Work item: Repeat the records exactly, minus the pictures.

[Page-level text extractions]
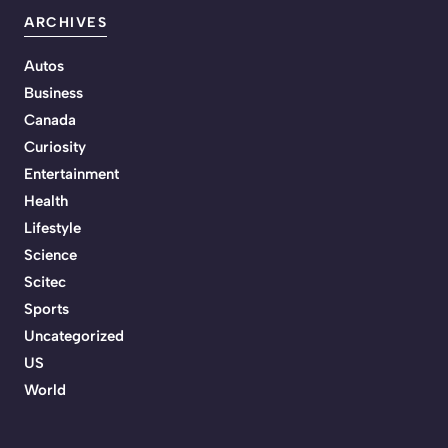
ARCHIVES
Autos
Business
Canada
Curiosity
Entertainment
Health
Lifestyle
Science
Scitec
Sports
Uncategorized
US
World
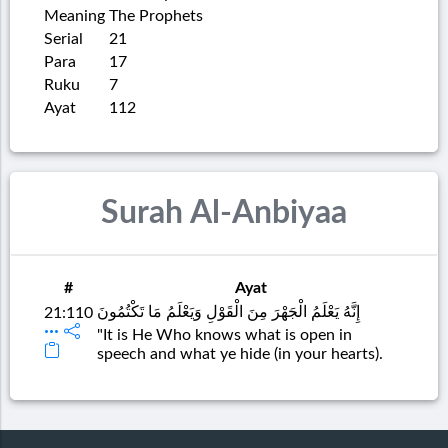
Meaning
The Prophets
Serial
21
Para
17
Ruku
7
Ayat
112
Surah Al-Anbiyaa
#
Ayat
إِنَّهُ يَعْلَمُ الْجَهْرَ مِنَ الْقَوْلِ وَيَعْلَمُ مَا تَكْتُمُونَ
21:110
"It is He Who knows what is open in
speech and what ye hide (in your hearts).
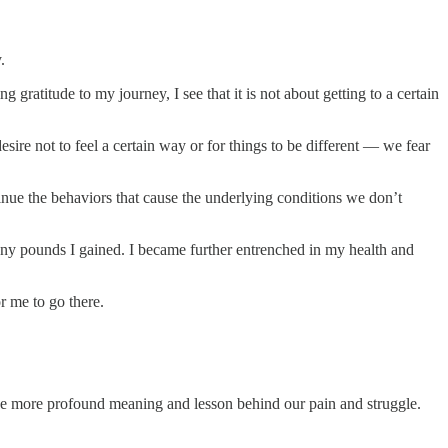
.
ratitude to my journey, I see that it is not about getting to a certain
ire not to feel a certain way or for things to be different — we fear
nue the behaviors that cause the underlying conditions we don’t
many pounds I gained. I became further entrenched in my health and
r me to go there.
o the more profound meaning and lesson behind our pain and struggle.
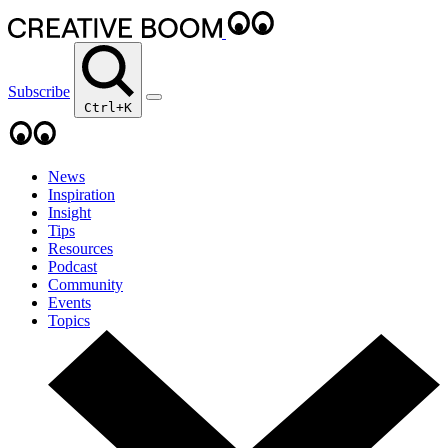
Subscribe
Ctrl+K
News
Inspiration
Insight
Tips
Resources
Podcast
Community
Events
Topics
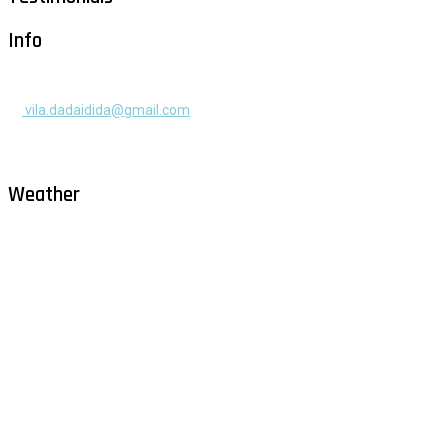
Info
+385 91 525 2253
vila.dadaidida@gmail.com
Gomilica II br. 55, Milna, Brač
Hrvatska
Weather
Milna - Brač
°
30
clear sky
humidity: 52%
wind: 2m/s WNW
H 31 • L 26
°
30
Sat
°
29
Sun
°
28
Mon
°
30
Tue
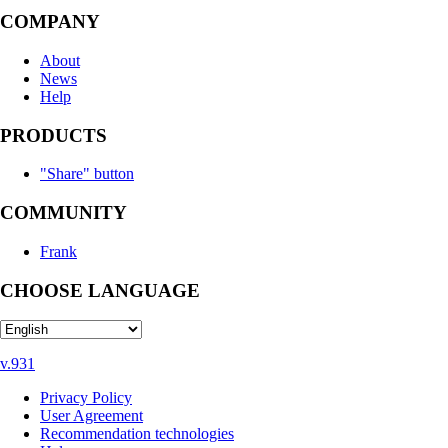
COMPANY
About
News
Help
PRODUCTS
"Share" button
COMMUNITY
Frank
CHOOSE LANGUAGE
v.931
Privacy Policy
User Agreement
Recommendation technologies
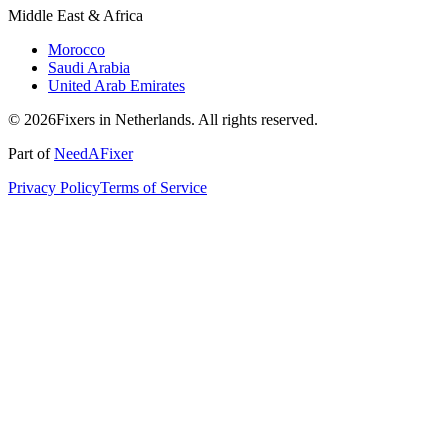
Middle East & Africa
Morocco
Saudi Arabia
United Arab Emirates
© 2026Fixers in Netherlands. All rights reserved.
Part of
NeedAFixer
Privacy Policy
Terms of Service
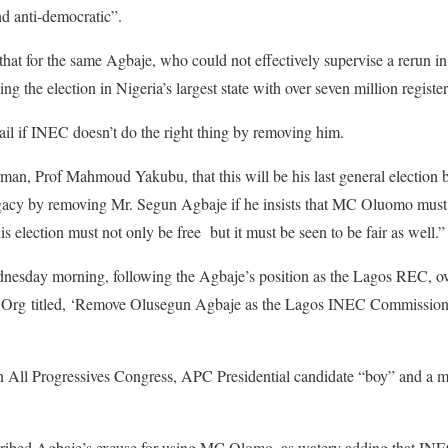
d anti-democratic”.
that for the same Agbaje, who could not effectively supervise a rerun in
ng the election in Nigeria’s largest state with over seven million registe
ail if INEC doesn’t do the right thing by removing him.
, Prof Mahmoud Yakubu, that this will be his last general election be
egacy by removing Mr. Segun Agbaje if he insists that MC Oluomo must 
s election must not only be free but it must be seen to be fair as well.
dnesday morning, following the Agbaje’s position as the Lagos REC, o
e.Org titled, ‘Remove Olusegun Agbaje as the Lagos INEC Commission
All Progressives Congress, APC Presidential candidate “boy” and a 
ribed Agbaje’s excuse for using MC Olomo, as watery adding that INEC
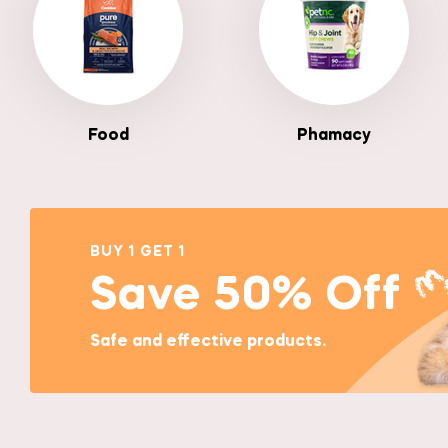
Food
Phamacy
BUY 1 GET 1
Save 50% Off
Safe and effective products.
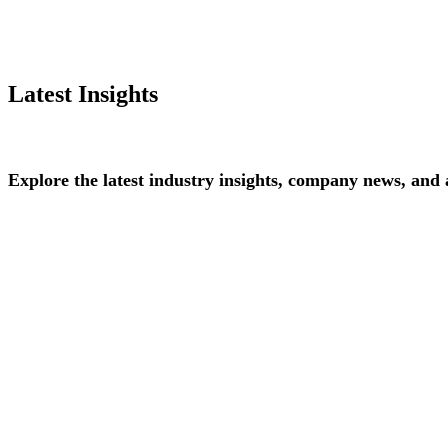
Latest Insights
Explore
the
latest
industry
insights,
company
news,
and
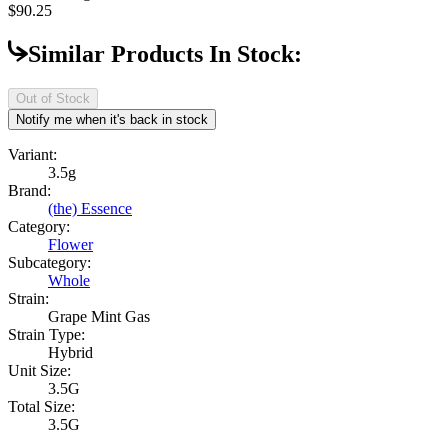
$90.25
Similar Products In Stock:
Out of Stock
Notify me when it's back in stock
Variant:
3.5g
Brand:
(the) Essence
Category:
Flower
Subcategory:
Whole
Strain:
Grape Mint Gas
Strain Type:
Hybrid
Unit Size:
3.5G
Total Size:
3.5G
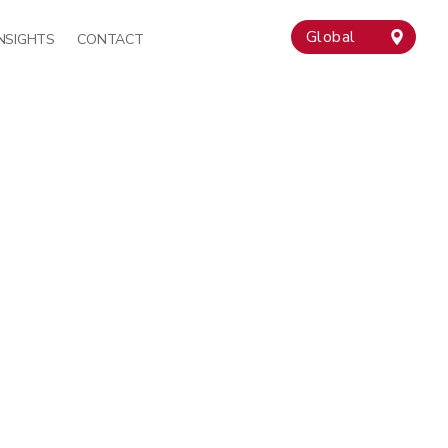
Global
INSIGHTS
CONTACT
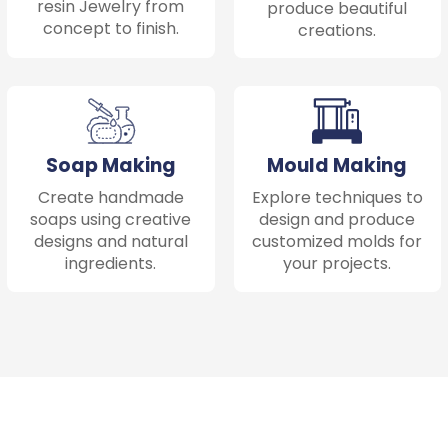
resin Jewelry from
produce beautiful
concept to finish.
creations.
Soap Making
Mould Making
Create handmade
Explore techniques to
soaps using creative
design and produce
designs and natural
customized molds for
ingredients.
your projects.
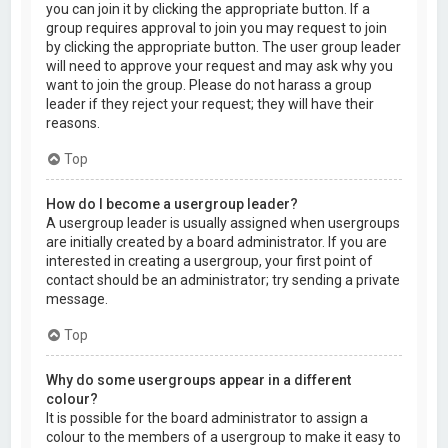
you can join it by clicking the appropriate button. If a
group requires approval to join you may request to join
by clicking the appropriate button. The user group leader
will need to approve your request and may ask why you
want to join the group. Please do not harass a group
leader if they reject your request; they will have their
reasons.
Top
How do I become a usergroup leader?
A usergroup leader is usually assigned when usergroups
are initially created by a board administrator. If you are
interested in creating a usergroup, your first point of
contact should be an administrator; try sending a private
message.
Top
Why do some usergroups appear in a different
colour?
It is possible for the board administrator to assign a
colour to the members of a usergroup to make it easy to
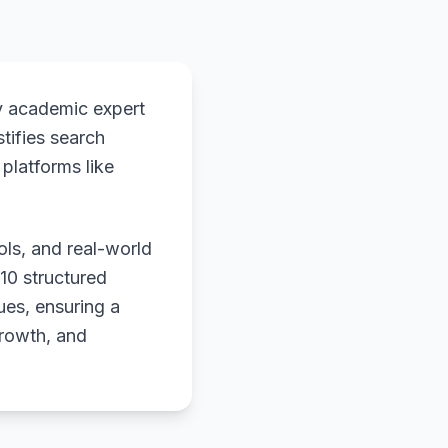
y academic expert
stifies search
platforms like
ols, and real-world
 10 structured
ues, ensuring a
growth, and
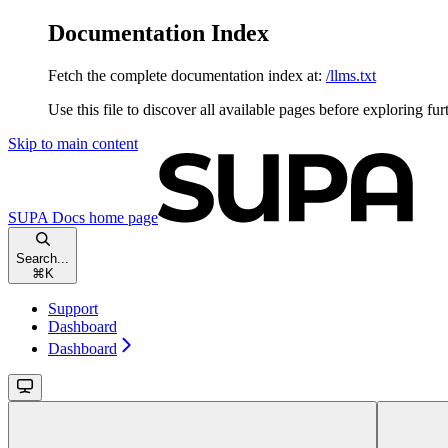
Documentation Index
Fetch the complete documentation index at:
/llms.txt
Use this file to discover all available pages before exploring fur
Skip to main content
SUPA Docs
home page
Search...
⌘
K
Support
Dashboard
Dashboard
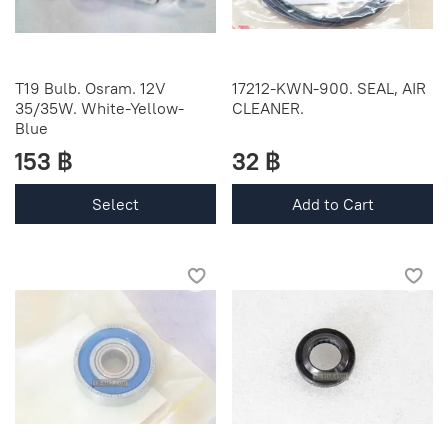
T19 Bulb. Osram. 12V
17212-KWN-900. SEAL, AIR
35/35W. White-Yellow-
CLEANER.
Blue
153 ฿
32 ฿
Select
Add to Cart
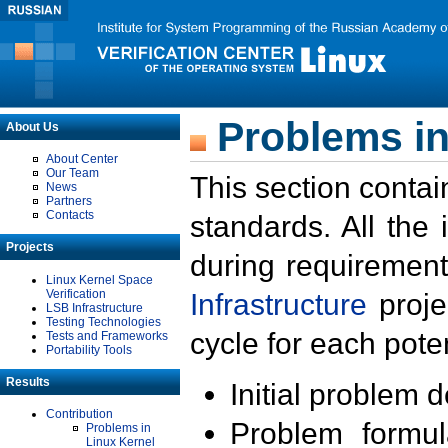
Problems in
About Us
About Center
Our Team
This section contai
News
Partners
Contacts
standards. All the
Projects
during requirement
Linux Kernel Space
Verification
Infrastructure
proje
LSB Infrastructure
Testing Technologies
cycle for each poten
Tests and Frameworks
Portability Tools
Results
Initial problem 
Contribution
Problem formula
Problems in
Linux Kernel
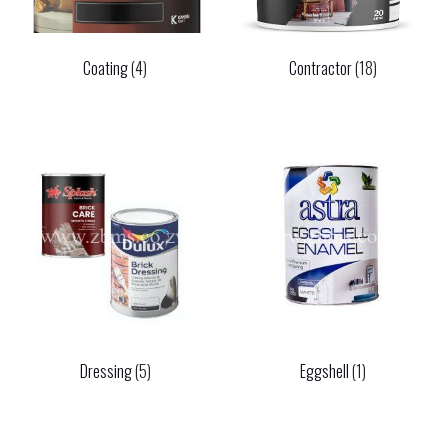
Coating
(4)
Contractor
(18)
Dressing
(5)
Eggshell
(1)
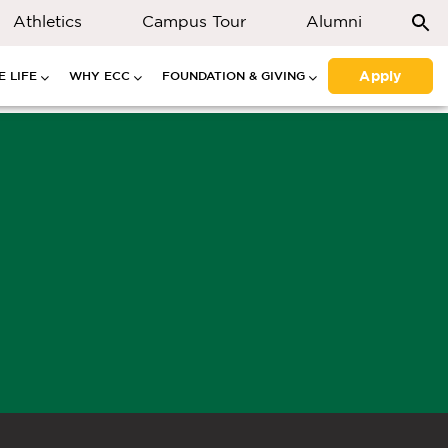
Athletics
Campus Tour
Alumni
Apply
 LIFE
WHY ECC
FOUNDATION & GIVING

Output for this task:
ARCHIVES
Autos
Business
Canada
Curiosity
Entertainment
Health
Lifestyle
Science
Scitec
Sports
Uncategorized
US
World
Meaning
The Prophets
Serial
21
Para
17
Ruku
7
Ayat
112
Surah Al-Anbiyaa
#
Ayat
إِنَّهُ يَعْلَمُ الْجَهْرَ مِنَ الْقَوْلِ وَيَعْلَمُ مَا تَكْتُمُونَ
21:110
"It is He Who knows what is open in
speech and what ye hide (in your hearts).
.
ratitude to my journey, I see that it is not about getting to a certain
ire not to feel a certain way or for things to be different — we fear
nue the behaviors that cause the underlying conditions we don’t
many pounds I gained. I became further entrenched in my health and
r me to go there.
o the more profound meaning and lesson behind our pain and struggle.
Subscribe
Ctrl+K
News
Inspiration
Insight
Tips
Resources
Podcast
Community
Events
Topics
Info
+385 91 525 2253
vila.dadaidida@gmail.com
Gomilica II br. 55, Milna, Brač
Hrvatska
Weather
Milna - Brač
°
30
clear sky
humidity: 52%
wind: 2m/s WNW
H 31 • L 26
°
30
Sat
°
29
Sun
°
28
Mon
°
30
Tue
COMPANY
About
News
Help
PRODUCTS
"Share" button
COMMUNITY
Frank
CHOOSE LANGUAGE
v.931
Privacy Policy
User Agreement
Recommendation technologies
Middle East & Africa
Morocco
Saudi Arabia
United Arab Emirates
© 2026Fixers in Netherlands. All rights reserved.
Part of
NeedAFixer
Privacy Policy
Terms of Service
d anti-democratic”.
that for the same Agbaje, who could not effectively supervise a rerun in
ng the election in Nigeria’s largest state with over seven million registe
ail if INEC doesn’t do the right thing by removing him.
, Prof Mahmoud Yakubu, that this will be his last general election be
egacy by removing Mr. Segun Agbaje if he insists that MC Oluomo must 
s election must not only be free but it must be seen to be fair as well.
dnesday morning, following the Agbaje’s position as the Lagos REC, o
e.Org titled, ‘Remove Olusegun Agbaje as the Lagos INEC Commission
All Progressives Congress, APC Presidential candidate “boy” and a 
ribed Agbaje’s excuse for using MC Olomo, as watery adding that INEC
Food
Phamacy
BUY 1 GET 1
Save 50% Off
Safe and effective products.
Latest Insights
Explore
the
latest
industry
insights,
company
news,
and
$90.25
Similar Products In Stock:
Out of Stock
Notify me when it's back in stock
Variant:
3.5g
Brand:
(the) Essence
Category:
Flower
Subcategory:
Whole
Strain:
Grape Mint Gas
Strain Type:
Hybrid
Unit Size:
3.5G
Total Size:
3.5G
Global
INSIGHTS
CONTACT
resin Jewelry from
produce beautiful
concept to finish.
creations.
Soap Making
Mould Making
Create handmade
Explore techniques to
soaps using creative
design and produce
designs and natural
customized molds for
ingredients.
your projects.
you can join it by clicking the appropriate button. If a
group requires approval to join you may request to join
by clicking the appropriate button. The user group leader
will need to approve your request and may ask why you
want to join the group. Please do not harass a group
leader if they reject your request; they will have their
reasons.
Top
How do I become a usergroup leader?
A usergroup leader is usually assigned when usergroups
are initially created by a board administrator. If you are
interested in creating a usergroup, your first point of
contact should be an administrator; try sending a private
message.
Top
Why do some usergroups appear in a different
colour?
It is possible for the board administrator to assign a
colour to the members of a usergroup to make it easy to
y academic expert
stifies search
platforms like
ols, and real-world
 10 structured
ues, ensuring a
growth, and
Documentation Index
Fetch the complete documentation index at:
/llms.txt
Use this file to discover all available pages before exploring fur
Skip to main content
SUPA Docs
home page
Search...
⌘
K
Support
Dashboard
Dashboard
T19 Bulb. Osram. 12V
17212-KWN-900. SEAL, AIR
35/35W. White-Yellow-
CLEANER.
Blue
153 ฿
32 ฿
Select
Add to Cart
Problems in
About Us
About Center
Our Team
This section contai
News
Partners
Contacts
standards. All the
Projects
during requirement
Linux Kernel Space
Verification
Infrastructure
proje
LSB Infrastructure
Testing Technologies
cycle for each poten
Tests and Frameworks
Portability Tools
Results
Initial problem 
Contribution
Problem formula
Problems in
Linux Kernel
Coating
(4)
Contractor
(18)
Dressing
(5)
Eggshell
(1)
Athletics
Campus Tour
Alumni
Apply
 LIFE
WHY ECC
FOUNDATION & GIVING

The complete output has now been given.